→ EXERCISE: A faithful copy of each record is required, minus the images.

→ MATERIAL FOR THIS TASK:
__________________________________________________
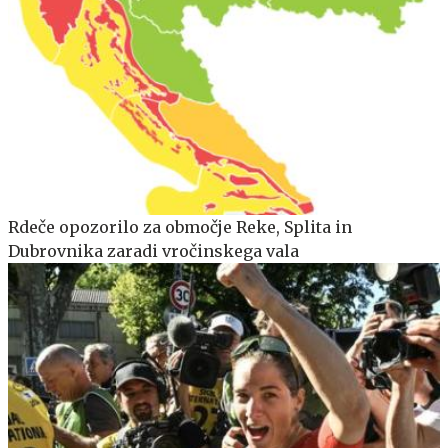
Rdeče opozorilo za območje Reke, Splita in
Dubrovnika zaradi vročinskega vala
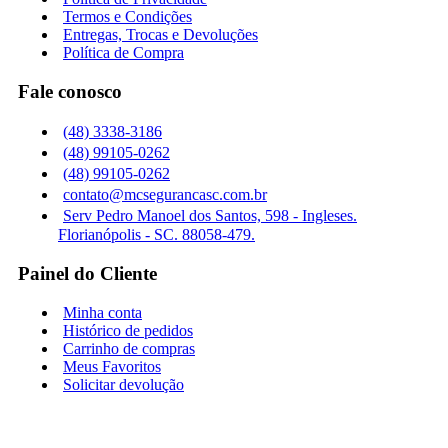
Termos e Condições
Entregas, Trocas e Devoluções
Política de Compra
Fale conosco
(48) 3338-3186
(48) 99105-0262
(48) 99105-0262
contato@mcsegurancasc.com.br
Serv Pedro Manoel dos Santos, 598 - Ingleses.
Florianópolis - SC. 88058-479.
Painel do Cliente
Minha conta
Histórico de pedidos
Carrinho de compras
Meus Favoritos
Solicitar devolução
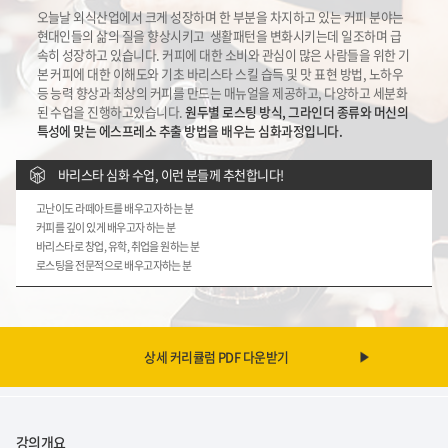
오늘날 외식산업에서 크게 성장하며 한 부분을 차지하고 있는 커피 분야는
현대인들의 삶의 질을 향상시키고
생활패턴을 변화시키는데 일조하며 급
속히 성장하고 있습니다. 커피에 대한 소비와 관심이 많은 사람들을 위한
기
본 커피에 대한 이해도와 기초 바리스타 스킬 습득 및 맛 표현 방법, 노하우
등 능력 향상과 최상의 커피를
만드는 매뉴얼을 제공하고, 다양하고 세분화
된 수업을 진행하고있습니다.
원두별 로스팅 방식, 그라인더 종류와 머신의
특성에 맞는 에스프레소 추출 방법을 배우는 심화과정입니다.
바리스타 심화 수업, 이런 분들께 추천합니다!
고난이도 라떼아트를 배우고자 하는 분
커피를 깊이 있게 배우고자 하는 분
바리스타로 창업, 유학, 취업을 원하는 분
로스팅을 전문적으로 배우고자하는 분
상세 커리큘럼 PDF 다운받기
강의개요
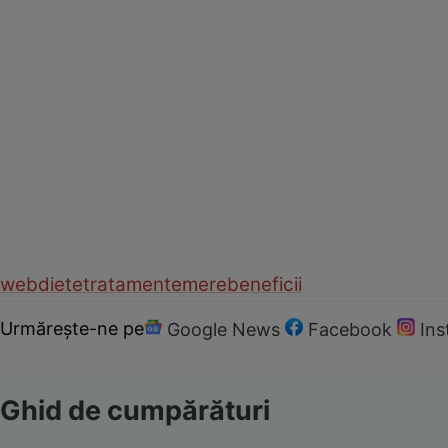
web
diete
tratamente
mere
beneficii
Urmărește-ne pe
Google News
Facebook
In
Ghid de cumpărături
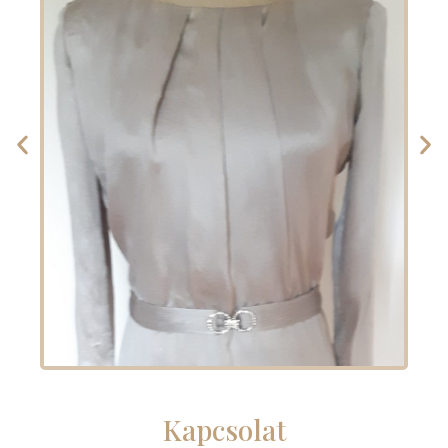
Kapcsolat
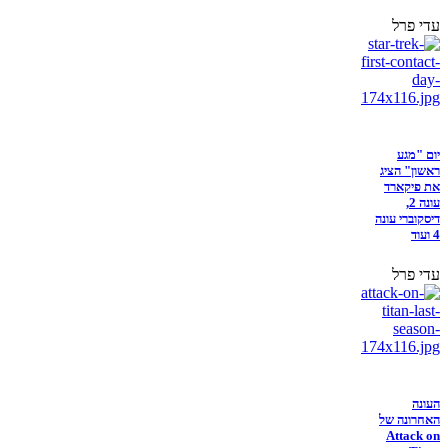
עדי פרל
יום "מגע
ראשון" הציג
את פיקארד
עונה 2,
דיסקוברי עונה
4 ועוד
עדי פרל
העונה
האחרונה של
Attack on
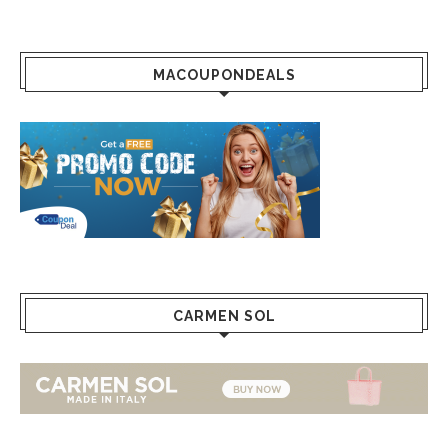
MACOUPONDEALS
CARMEN SOL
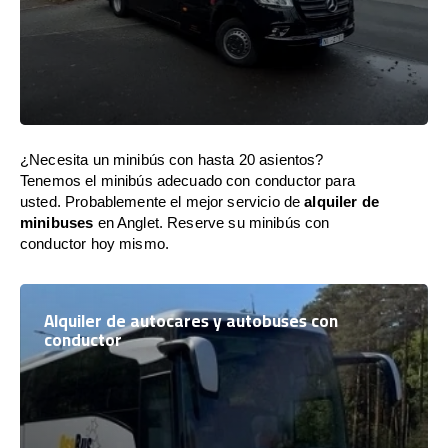
¿Necesita un minibús con hasta 20 asientos?
Tenemos el minibús adecuado con conductor para
usted. Probablemente el mejor servicio de
alquiler de
minibuses
en Anglet. Reserve su minibús con
conductor hoy mismo.
Alquiler de autocares y autobuses con
conductor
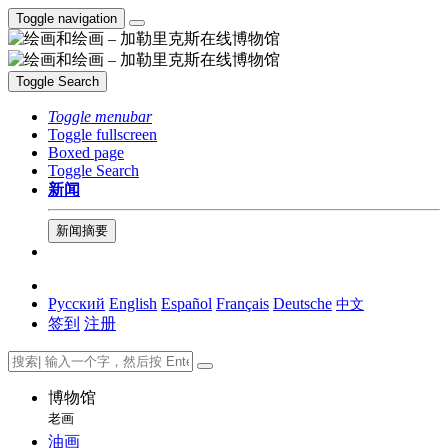
Toggle navigation
Toggle Search
Toggle menubar
Toggle fullscreen
Boxed page
Toggle Search
新闻
新闻摘要
Русский
English
Español
Français
Deutsche
中文
签到
注册
博物馆
老画
油画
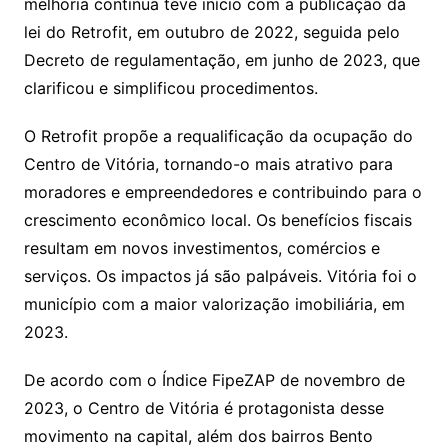
melhoria contínua teve início com a publicação da
lei do Retrofit, em outubro de 2022, seguida pelo
Decreto de regulamentação, em junho de 2023, que
clarificou e simplificou procedimentos.
O Retrofit propõe a requalificação da ocupação do
Centro de Vitória, tornando-o mais atrativo para
moradores e empreendedores e contribuindo para o
crescimento econômico local. Os benefícios fiscais
resultam em novos investimentos, comércios e
serviços. Os impactos já são palpáveis. Vitória foi o
município com a maior valorização imobiliária, em
2023.
De acordo com o Índice FipeZAP de novembro de
2023, o Centro de Vitória é protagonista desse
movimento na capital, além dos bairros Bento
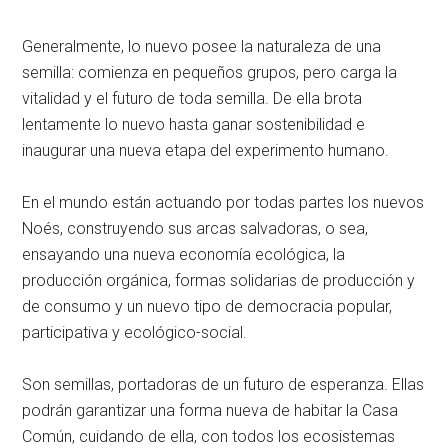
Generalmente, lo nuevo posee la naturaleza de una
semilla: comienza en pequeños grupos, pero carga la
vitalidad y el futuro de toda semilla. De ella brota
lentamente lo nuevo hasta ganar sostenibilidad e
inaugurar una nueva etapa del experimento humano.
En el mundo están actuando por todas partes los nuevos
Noés, construyendo sus arcas salvadoras, o sea,
ensayando una nueva economía ecológica, la
producción orgánica, formas solidarias de producción y
de consumo y un nuevo tipo de democracia popular,
participativa y ecológico-social.
Son semillas, portadoras de un futuro de esperanza. Ellas
podrán garantizar una forma nueva de habitar la Casa
Común, cuidando de ella, con todos los ecosistemas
__________________________________________________
→ ANSWER SPACE:
Rdeče opozorilo za območje Reke, Splita in
Dubrovnika zaradi vročinskega vala
Termos e Condições
Entregas, Trocas e Devoluções
Política de Compra
Fale conosco
(48) 3338-3186
(48) 99105-0262
(48) 99105-0262
contato@mcsegurancasc.com.br
Serv Pedro Manoel dos Santos, 598 - Ingleses.
Florianópolis - SC. 88058-479.
Painel do Cliente
Minha conta
Histórico de pedidos
Carrinho de compras
Meus Favoritos
Solicitar devolução
오늘날 외식산업에서 크게 성장하며 한 부분을 차지하고 있는 커피 분야는
현대인들의 삶의 질을 향상시키고
생활패턴을 변화시키는데 일조하며 급
속히 성장하고 있습니다. 커피에 대한 소비와 관심이 많은 사람들을 위한
기
본 커피에 대한 이해도와 기초 바리스타 스킬 습득 및 맛 표현 방법, 노하우
등 능력 향상과 최상의 커피를
만드는 매뉴얼을 제공하고, 다양하고 세분화
된 수업을 진행하고있습니다.
원두별 로스팅 방식, 그라인더 종류와 머신의
특성에 맞는 에스프레소 추출 방법을 배우는 심화과정입니다.
바리스타 심화 수업, 이런 분들께 추천합니다!
고난이도 라떼아트를 배우고자 하는 분
커피를 깊이 있게 배우고자 하는 분
바리스타로 창업, 유학, 취업을 원하는 분
로스팅을 전문적으로 배우고자하는 분
상세 커리큘럼 PDF 다운받기
강의개요
web
diete
tratamente
mere
beneficii
Urmărește-ne pe
Google News
Facebook
In
Ghid de cumpărături
Kapcsolat
עדי פרל
יום "מגע
ראשון" הציג
את פיקארד
עונה 2,
דיסקוברי עונה
4 ועוד
עדי פרל
העונה
האחרונה של
Attack on
MACOUPONDEALS
CARMEN SOL
¿Necesita un minibús con hasta 20 asientos?
Tenemos el minibús adecuado con conductor para
usted. Probablemente el mejor servicio de
alquiler de
minibuses
en Anglet. Reserve su minibús con
conductor hoy mismo.
Alquiler de autocares y autobuses con
conductor
Toggle navigation
Toggle Search
Toggle menubar
Toggle fullscreen
Boxed page
Toggle Search
新闻
新闻摘要
Русский
English
Español
Français
Deutsche
中文
签到
注册
博物馆
老画
油画
melhoria contínua teve início com a publicação da
lei do Retrofit, em outubro de 2022, seguida pelo
Decreto de regulamentação, em junho de 2023, que
clarificou e simplificou procedimentos.
O Retrofit propõe a requalificação da ocupação do
Centro de Vitória, tornando-o mais atrativo para
moradores e empreendedores e contribuindo para o
crescimento econômico local. Os benefícios fiscais
resultam em novos investimentos, comércios e
serviços. Os impactos já são palpáveis. Vitória foi o
município com a maior valorização imobiliária, em
2023.
De acordo com o Índice FipeZAP de novembro de
2023, o Centro de Vitória é protagonista desse
movimento na capital, além dos bairros Bento
Generalmente, lo nuevo posee la naturaleza de una
semilla: comienza en pequeños grupos, pero carga la
vitalidad y el futuro de toda semilla. De ella brota
lentamente lo nuevo hasta ganar sostenibilidad e
inaugurar una nueva etapa del experimento humano.
En el mundo están actuando por todas partes los nuevos
Noés, construyendo sus arcas salvadoras, o sea,
ensayando una nueva economía ecológica, la
producción orgánica, formas solidarias de producción y
de consumo y un nuevo tipo de democracia popular,
participativa y ecológico-social.
Son semillas, portadoras de un futuro de esperanza. Ellas
podrán garantizar una forma nueva de habitar la Casa
Común, cuidando de ella, con todos los ecosistemas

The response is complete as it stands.